As I said in my comment above, I believe that academics should be incentivized to support a smaller number of students who they actually mentor and otherwise invest in. I might not have been explicit, buts my experience is that most work completed by graduate students is of relatively low quality and the point of the exercise is to train people so that they are equipped to do actual science. The foreign students I have interacted with are usually at around the same level as the domestic students but are more desperate because they are trying to escape from a shithole. Automatically giving green cards to people would just make the situation worse by further increasing the pool of labor available for exploitation.

As for the ones who stayed, how many of them are actually doing science? I bet the majority of them used it as a pathway into the us labor market and are now working fairly standard jobs. Had they not come these jobs would have still been filled (probably at significantly higher cost, but if that’s the cost of a more equal society, so be it).

I might not have been explicit, buts my experience is that most work completed by graduate students is of relatively low quality and the point of the exercise is to train people so that they are equipped to do actual science.

What fields have you observed this in? In capital intensive STEM research, the senior grad students and postdocs do all the work and the PIs are out of touch managers who have to spend all their time grubbing for money. I could see your statement being true for like economics or something, but it is not at all what I observed in the hard sciences.

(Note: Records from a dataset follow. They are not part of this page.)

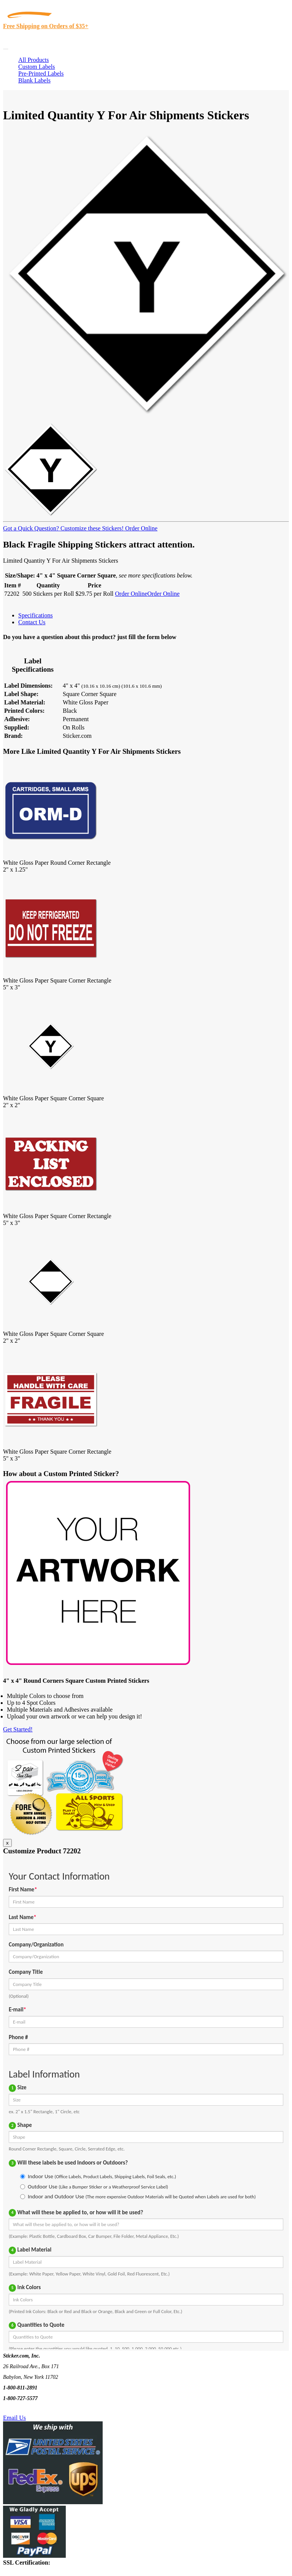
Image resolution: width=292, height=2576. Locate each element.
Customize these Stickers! (91, 528)
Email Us (14, 2418)
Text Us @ (30, 2409)
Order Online (140, 528)
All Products (33, 60)
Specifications (35, 615)
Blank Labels (34, 80)
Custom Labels (36, 66)
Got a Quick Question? (31, 528)
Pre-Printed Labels (41, 73)
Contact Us (32, 622)
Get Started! (18, 1729)
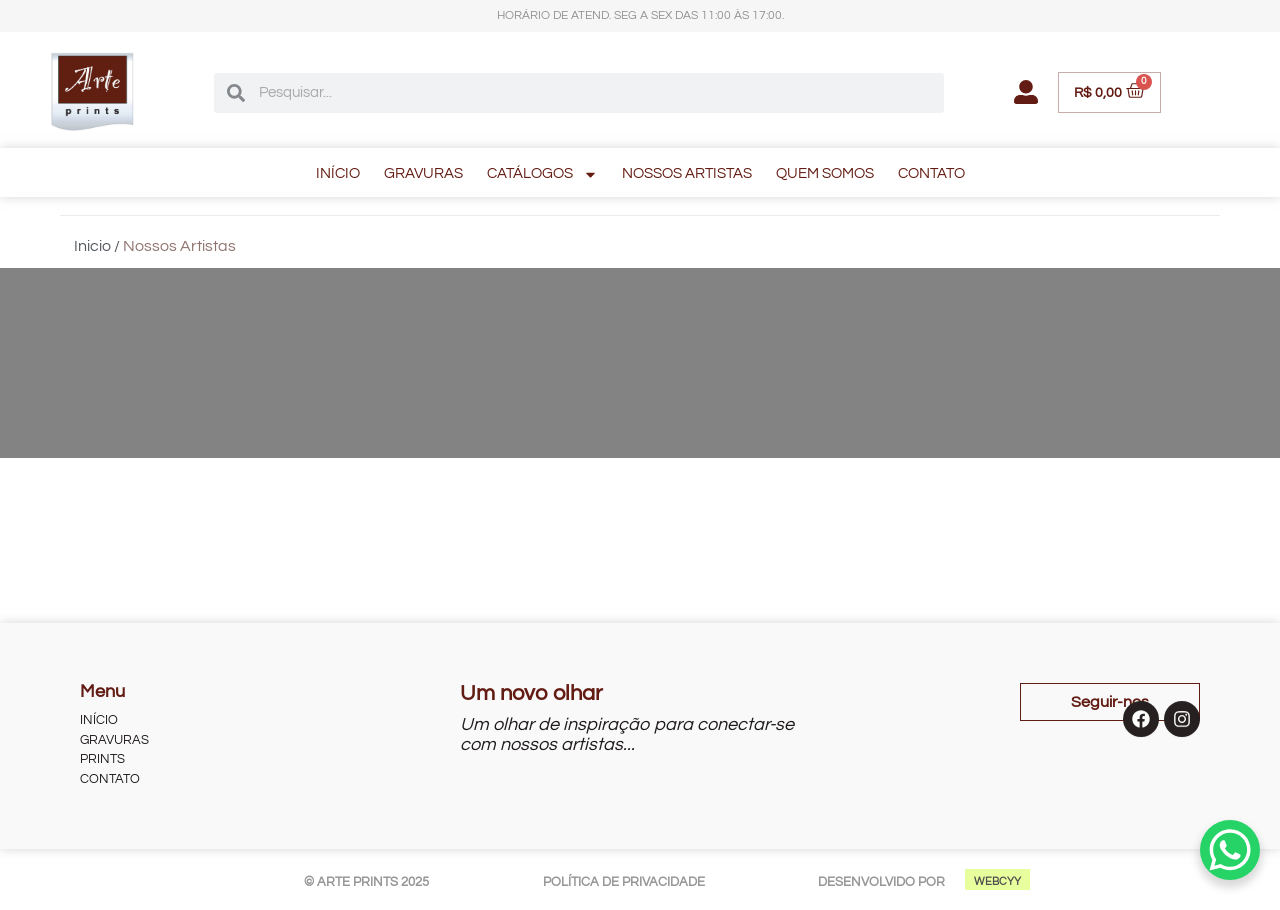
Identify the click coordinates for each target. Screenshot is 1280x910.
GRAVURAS (423, 173)
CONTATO (931, 173)
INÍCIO (338, 173)
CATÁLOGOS (542, 174)
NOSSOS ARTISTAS (687, 173)
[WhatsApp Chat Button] (1230, 850)
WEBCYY (997, 881)
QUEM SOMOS (825, 173)
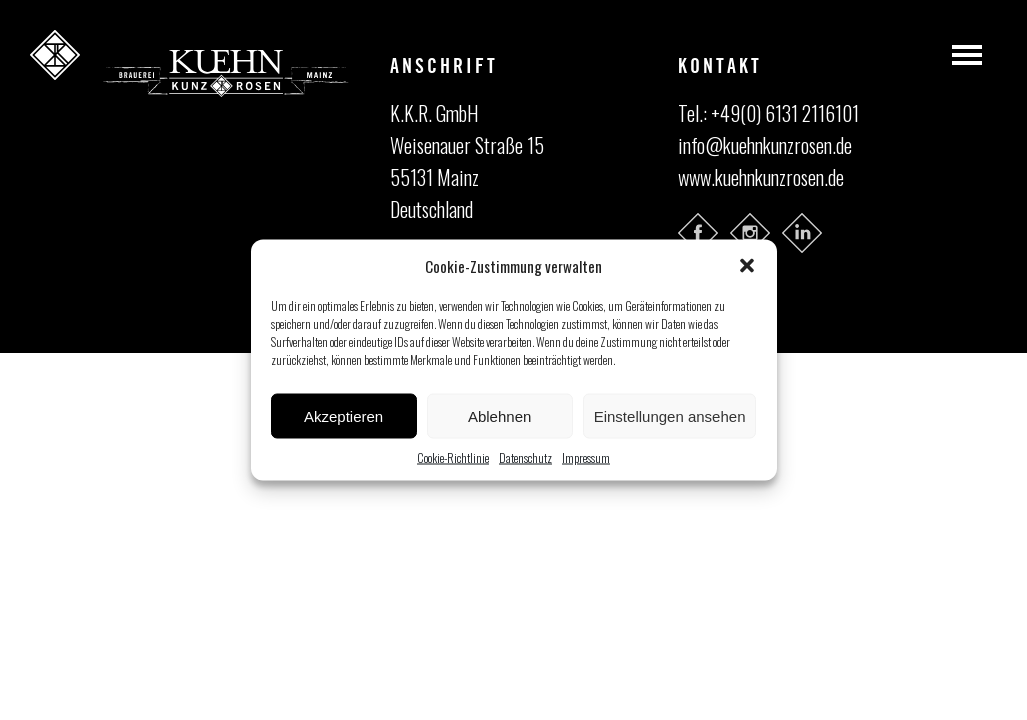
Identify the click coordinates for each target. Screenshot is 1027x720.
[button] (747, 266)
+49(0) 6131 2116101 (785, 113)
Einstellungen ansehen (670, 415)
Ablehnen (499, 415)
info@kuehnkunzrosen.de (765, 145)
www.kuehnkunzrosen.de (761, 177)
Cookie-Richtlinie (453, 457)
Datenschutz (525, 457)
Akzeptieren (343, 415)
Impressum (586, 457)
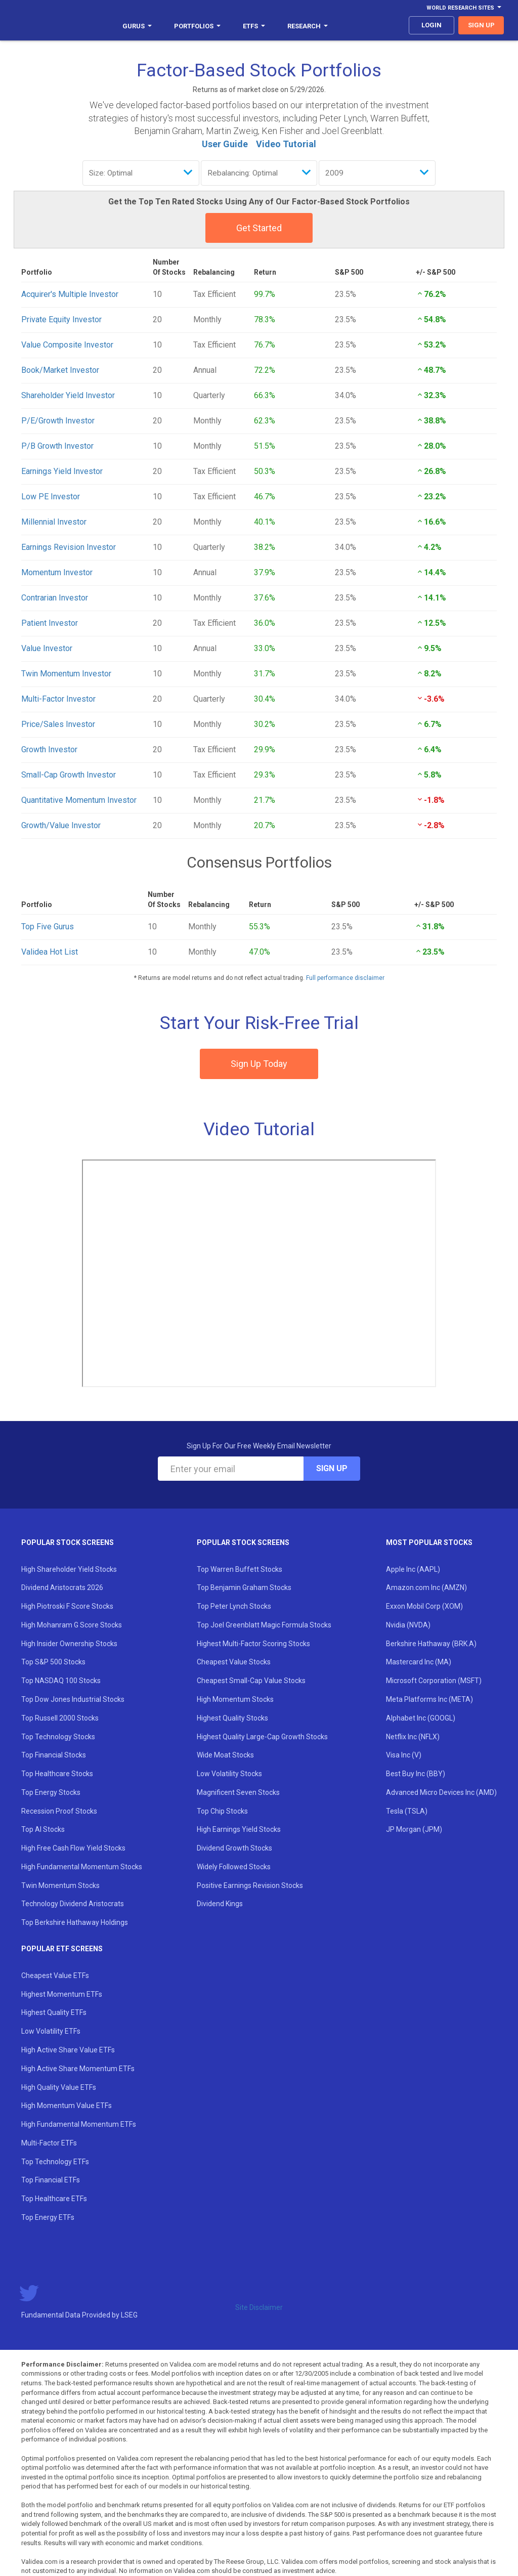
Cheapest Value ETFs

Indeed I work in industry, not academia, but I don't see it as any way bad if foreign students use American academia as a stepping stone into American industry. It's still a net benefit to the US.

Had they not come these jobs would have still been filled (probably at significantly higher cost, but if that’s the cost of a more equal society, so be it).

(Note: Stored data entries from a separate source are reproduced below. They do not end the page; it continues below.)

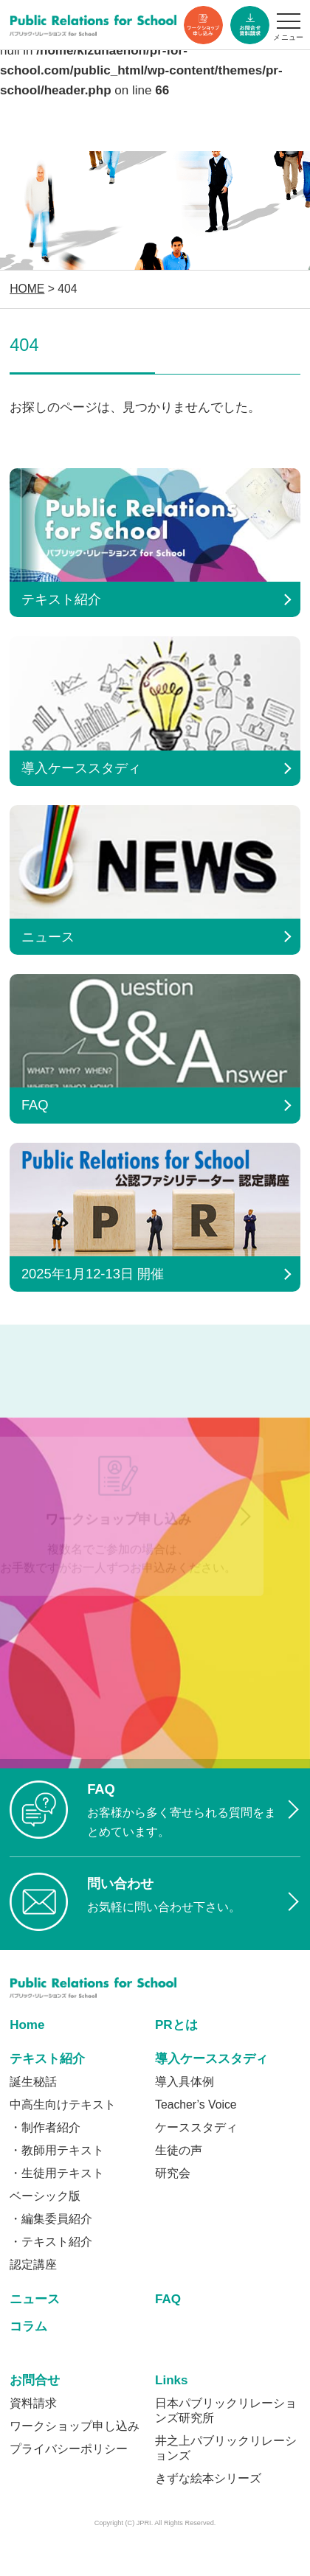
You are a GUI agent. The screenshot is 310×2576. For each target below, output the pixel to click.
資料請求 (33, 2403)
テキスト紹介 (47, 2059)
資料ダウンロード (249, 25)
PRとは (176, 2025)
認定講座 (33, 2264)
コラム (28, 2326)
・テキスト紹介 (51, 2241)
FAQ (168, 2299)
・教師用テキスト (57, 2150)
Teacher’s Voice (196, 2104)
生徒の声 (178, 2150)
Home (27, 2025)
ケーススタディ (196, 2127)
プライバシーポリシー (69, 2449)
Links (171, 2380)
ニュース (35, 2299)
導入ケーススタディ (211, 2059)
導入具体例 (184, 2081)
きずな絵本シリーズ (208, 2478)
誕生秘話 (33, 2081)
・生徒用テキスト (57, 2173)
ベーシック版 (45, 2196)
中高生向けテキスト (63, 2104)
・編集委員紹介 (51, 2219)
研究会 (172, 2173)
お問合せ (35, 2380)
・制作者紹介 (45, 2127)
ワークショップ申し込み (203, 25)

It's unlikely that these jobs would have been filled at a higher cost on account of the cost already being very high. It's more likely that the job would have been not filled or filled with inferior people.

An example of the top of my head - all but one of the authors of Attention is All You Need are foreigners. I don't know if you count Google Research/Brain as a "fairly standard job" but it's pretty obvious to me that there aren't seven foreigners on this paper because they're cheap.